Acuerdo tras 6 horas de febriles negociaciones entre empresarios y gremialistas para fijar el nuevo piso
A diferencia de lo que ocurrió en anteriores oportunidades la diferencia no se pagará en forma escalonada, sino en una sola vez.
Con esta modificación, el tope para el cobro de las asignaciones familiares pasará a 6.200 pesos.
La CGT y la CTA pretendían llevar de 1.840 a 2.600 pesos el salario, mientras que la UIA y otras cámaras aceptaban elevarlo sólo hasta 2.189 pesos.
Con el ministro de Trabajo, Carlos Tomada, a la cabeza, sindicalistas y empresarios iniciaron el encuentro poco después de las 15 en el piso 18 del edificio de Alem al 600, pero rápidamente pasaron a un cuarto intermedio hasta las 17 a raíz de las considerables diferencias entre las partes.
En esa primera reunión, la CGT de Hugo Moyano y la CTA de Hugo Yasky --a la central de Pablo Micheli no le fue permitido el ingreso-- pidieron un incremento del 41 por ciento.
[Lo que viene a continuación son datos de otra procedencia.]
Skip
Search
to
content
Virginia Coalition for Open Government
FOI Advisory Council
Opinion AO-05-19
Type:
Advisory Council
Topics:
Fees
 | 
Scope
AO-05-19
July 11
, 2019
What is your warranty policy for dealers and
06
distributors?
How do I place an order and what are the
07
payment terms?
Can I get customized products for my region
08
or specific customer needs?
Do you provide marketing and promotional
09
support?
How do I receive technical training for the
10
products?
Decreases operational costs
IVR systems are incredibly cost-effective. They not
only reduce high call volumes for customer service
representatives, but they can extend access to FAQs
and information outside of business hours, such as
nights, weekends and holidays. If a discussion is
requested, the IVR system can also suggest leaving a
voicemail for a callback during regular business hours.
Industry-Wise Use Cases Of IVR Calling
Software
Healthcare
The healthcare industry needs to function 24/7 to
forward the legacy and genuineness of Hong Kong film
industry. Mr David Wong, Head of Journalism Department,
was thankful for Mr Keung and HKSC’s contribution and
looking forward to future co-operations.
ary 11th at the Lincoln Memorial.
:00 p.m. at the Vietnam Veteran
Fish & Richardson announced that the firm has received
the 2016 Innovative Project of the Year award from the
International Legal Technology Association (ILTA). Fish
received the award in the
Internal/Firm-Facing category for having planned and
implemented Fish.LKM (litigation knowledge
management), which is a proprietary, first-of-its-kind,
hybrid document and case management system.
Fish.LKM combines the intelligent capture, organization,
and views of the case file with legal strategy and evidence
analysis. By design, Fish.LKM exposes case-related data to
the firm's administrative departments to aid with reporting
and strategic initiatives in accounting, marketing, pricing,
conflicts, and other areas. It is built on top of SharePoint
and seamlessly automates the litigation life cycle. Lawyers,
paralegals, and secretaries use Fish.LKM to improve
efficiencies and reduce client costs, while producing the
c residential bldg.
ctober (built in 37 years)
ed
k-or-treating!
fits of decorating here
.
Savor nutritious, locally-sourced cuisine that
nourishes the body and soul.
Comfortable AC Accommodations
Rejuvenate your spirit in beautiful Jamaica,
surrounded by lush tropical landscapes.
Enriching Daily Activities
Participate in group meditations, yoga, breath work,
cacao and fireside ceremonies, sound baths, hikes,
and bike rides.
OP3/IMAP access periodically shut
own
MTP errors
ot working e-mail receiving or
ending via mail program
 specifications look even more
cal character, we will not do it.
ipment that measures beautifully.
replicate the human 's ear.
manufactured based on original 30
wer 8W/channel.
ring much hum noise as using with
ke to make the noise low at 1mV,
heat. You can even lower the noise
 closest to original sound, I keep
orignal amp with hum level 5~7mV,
Mientras que los empresarios, representados por la UIA, la CEEN y otras cámaras, aceptaron subir el haber mínimo un 18 por ciento.
Ante la intransigencia del diálogo, las autoridades decidieron proponer un cuarto intermedio en la negociación para intentar reanudarlas a las 17 y amenazaron con laudar en las negociaciones y establecer por decreto el sueldo mínimo.
Desde el 2003, el ministerio de Trabajo convoca año tras año al Consejo del Salario para establecer un haber mínimo que sirva de guía para muchos gremios.
En el último acuerdo que llevó el piso salarial a 1.840 pesos, contó con la presencia de la presidente Cristina Kirchner, quien sumó su firma al acta.
Al promediar las negociaciones, el titular del gremio de los judiciales y secretario de la CGT, Julio Piumato, consideró que los empresarios estaban "duros" para aceptar un acuerdo.
Por su parte, el lider de la CTA, Hugo Yaski, explicó que con la CGT decidieron "unificar el reclamo de un salario mínimo en 2.600 pesos, aunque nosotros pretendíamos 2.700 pesos".